Death of a Salesman

Arthur Miller
Royal Shakespeare Company
Royal Shakespeare Theatre, Stratford

Alex Hassell (Biff), Harriet Walter (Linda Loman), Antony Sher (Willy Loman) and Sam Marks (Happy) Credit: Ellie Kurttz
Antony Sher (Willy Loman) and Alex Hassell (Biff) Credit: Ellie Kurttz
Antony Sher (Willy Loman) Credit: Ellie Kurttz

Gregory Doran's astoundingly assured and deeply moving production is a fitting tribute to Arthur Miller, whose centenary occurs this year.

Watching it, you realise that Death of a Salesman has the philosophical and psychological insight to be compared with Hamlet but few other plays.

The noble combination of Sir Antony Sher and Dame Harriet Walter depict Willy and Linda Loman, simultaneously nobodies and Every(wo)men representing of us all.
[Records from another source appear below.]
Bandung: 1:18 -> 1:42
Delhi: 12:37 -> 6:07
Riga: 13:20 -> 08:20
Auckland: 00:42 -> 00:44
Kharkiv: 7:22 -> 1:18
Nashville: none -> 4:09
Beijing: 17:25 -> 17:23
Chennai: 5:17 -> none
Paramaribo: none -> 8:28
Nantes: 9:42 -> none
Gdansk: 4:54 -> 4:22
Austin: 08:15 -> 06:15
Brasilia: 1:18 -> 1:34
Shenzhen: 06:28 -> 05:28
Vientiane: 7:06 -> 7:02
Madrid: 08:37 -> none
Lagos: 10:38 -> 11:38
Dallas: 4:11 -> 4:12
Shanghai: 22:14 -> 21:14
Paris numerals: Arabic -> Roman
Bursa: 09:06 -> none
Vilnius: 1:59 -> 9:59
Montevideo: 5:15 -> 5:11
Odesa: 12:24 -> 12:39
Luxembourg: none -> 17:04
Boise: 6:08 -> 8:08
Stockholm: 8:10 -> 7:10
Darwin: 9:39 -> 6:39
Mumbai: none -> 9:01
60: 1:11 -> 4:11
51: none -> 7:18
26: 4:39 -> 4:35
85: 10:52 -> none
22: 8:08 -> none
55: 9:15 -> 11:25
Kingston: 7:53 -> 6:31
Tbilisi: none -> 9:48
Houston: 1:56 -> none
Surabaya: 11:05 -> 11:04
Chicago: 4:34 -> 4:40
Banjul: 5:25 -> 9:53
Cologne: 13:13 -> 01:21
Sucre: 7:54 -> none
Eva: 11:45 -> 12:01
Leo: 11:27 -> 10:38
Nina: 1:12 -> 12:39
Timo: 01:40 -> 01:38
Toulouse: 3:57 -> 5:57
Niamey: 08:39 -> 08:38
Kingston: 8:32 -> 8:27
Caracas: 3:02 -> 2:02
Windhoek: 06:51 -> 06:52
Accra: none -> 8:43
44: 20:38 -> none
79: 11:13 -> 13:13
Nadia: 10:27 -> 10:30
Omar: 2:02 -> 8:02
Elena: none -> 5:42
The staging takes place in a cramped, shabby tenement in front of a New York skyline, designed by Stephen Brimson Lewis, who makes use of some technical wizardry downstage in the RST thrust to create additional scenes swiftly.

Willy is the great American dreamer, an eternal optimist who simultaneously embodies post-war hope and knows in his heart of hearts that it will never be fulfilled.

At 60, a salesman who was always better at deluding himself than doing the business is washed up.

Instead of accepting the inevitable and a sinecure from kind-hearted neighbour Charley, he regresses to the good old days. Even then, his vision is improved by rose-tinted spectacles that launder memories until they are spotless.

Gone are the sordid affairs in cheap motel rooms and unimpressive sales figures. Instead, the old man remembers a time when he was revered by his sons, who were set to conquer the world while he was poised to become a rich somebody.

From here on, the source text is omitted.